▸ **What is being asked**:
Filter the data for lines with the word "világosabb" and copy those lines.

▸ **Task data**:
*** Block opens ***
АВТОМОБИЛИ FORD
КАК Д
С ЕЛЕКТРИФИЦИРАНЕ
*** Block closes ***
*** Block opens ***
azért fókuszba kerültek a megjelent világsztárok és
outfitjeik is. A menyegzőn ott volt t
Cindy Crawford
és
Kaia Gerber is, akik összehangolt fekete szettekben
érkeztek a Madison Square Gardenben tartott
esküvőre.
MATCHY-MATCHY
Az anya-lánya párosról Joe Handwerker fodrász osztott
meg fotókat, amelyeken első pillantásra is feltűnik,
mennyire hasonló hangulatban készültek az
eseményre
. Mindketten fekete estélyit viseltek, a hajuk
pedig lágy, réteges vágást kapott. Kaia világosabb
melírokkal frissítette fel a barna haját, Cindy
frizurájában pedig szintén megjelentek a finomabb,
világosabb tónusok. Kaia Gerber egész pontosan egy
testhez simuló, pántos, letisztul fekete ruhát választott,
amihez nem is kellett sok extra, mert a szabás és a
*** Block closes ***
▸ **Solved problem**:
pedig lágy, réteges vágást kapott. Kaia világosabb
világosabb tónusok. Kaia Gerber egész pontosan egy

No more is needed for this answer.